(Stored data entries)

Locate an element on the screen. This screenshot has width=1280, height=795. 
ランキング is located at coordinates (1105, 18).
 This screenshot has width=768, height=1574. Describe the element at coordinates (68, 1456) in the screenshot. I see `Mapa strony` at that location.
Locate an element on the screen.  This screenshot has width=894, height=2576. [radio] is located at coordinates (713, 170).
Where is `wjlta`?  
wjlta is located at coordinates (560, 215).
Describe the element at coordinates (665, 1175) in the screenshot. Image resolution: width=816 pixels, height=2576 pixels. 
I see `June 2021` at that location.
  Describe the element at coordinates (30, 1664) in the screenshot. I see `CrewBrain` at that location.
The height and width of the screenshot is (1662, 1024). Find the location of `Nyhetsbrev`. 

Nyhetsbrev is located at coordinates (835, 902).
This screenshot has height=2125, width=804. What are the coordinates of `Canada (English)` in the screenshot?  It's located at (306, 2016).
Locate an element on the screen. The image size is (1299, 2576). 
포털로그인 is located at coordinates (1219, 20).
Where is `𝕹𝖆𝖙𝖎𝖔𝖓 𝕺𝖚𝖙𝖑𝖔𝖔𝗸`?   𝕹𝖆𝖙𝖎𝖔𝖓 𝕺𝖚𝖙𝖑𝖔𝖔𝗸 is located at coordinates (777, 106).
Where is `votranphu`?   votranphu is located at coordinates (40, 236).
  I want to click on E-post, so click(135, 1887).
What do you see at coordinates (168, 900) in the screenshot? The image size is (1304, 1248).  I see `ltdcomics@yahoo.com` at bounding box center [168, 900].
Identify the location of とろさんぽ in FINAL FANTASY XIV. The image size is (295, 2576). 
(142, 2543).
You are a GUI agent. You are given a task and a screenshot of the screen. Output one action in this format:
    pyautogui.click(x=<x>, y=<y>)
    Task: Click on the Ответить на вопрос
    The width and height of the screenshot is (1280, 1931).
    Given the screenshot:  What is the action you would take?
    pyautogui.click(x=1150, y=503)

# Work required:
What is needed is a faithful transcription of every entry.

# Solution:
Locate an element on the screen. This screenshot has width=1280, height=795. 
ランキング is located at coordinates (1105, 18).
 This screenshot has width=768, height=1574. Describe the element at coordinates (68, 1456) in the screenshot. I see `Mapa strony` at that location.
Locate an element on the screen.  This screenshot has width=894, height=2576. [radio] is located at coordinates (713, 170).
Where is `wjlta`?  
wjlta is located at coordinates (560, 215).
Describe the element at coordinates (665, 1175) in the screenshot. Image resolution: width=816 pixels, height=2576 pixels. 
I see `June 2021` at that location.
  Describe the element at coordinates (30, 1664) in the screenshot. I see `CrewBrain` at that location.
The height and width of the screenshot is (1662, 1024). Find the location of `Nyhetsbrev`. 

Nyhetsbrev is located at coordinates (835, 902).
This screenshot has height=2125, width=804. What are the coordinates of `Canada (English)` in the screenshot?  It's located at (306, 2016).
Locate an element on the screen. The image size is (1299, 2576). 
포털로그인 is located at coordinates (1219, 20).
Where is `𝕹𝖆𝖙𝖎𝖔𝖓 𝕺𝖚𝖙𝖑𝖔𝖔𝗸`?   𝕹𝖆𝖙𝖎𝖔𝖓 𝕺𝖚𝖙𝖑𝖔𝖔𝗸 is located at coordinates (777, 106).
Where is `votranphu`?   votranphu is located at coordinates (40, 236).
  I want to click on E-post, so click(135, 1887).
What do you see at coordinates (168, 900) in the screenshot? The image size is (1304, 1248).  I see `ltdcomics@yahoo.com` at bounding box center [168, 900].
Identify the location of とろさんぽ in FINAL FANTASY XIV. The image size is (295, 2576). 
(142, 2543).
You are a GUI agent. You are given a task and a screenshot of the screen. Output one action in this format:
    pyautogui.click(x=<x>, y=<y>)
    Task: Click on the Ответить на вопрос
    The width and height of the screenshot is (1280, 1931).
    Given the screenshot:  What is the action you would take?
    pyautogui.click(x=1150, y=503)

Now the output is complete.